Images excluded, reproduce each line of the records exactly as it stands.

◆ **DATA RECORDS**
*** Begin section ***

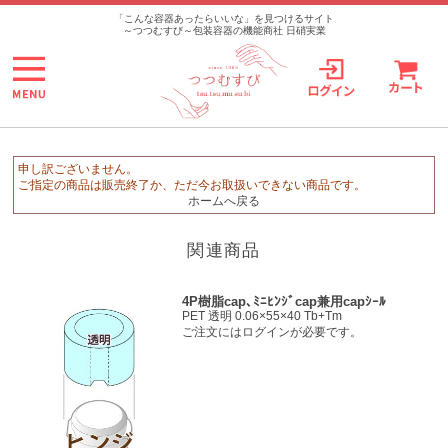
>
「こんな容器あったらいいな」を見つけるサイト
～つつむすび～包装容器の機能商社 日硝実業
申し訳ございません。
ご指定の商品は販売終了か、ただ今お取扱いできない商品です。
ホームへ戻る
関連商品
4P樹脂cap､ﾐﾆﾋﾝｼﾞcap兼用capｼｰﾙ
PET 透明 0.06×55×40 Tb+Tm
ご注文にはログインが必要です。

*** End section ***

◆ **OUTPUT FOR THIS TASK**
>
「こんな容器あったらいいな」を見つけるサイト
～つつむすび～包装容器の機能商社 日硝実業
申し訳ございません。
ご指定の商品は販売終了か、ただ今お取扱いできない商品です。
ホームへ戻る
関連商品
4P樹脂cap､ﾐﾆﾋﾝｼﾞcap兼用capｼｰﾙ
PET 透明 0.06×55×40 Tb+Tm
ご注文にはログインが必要です。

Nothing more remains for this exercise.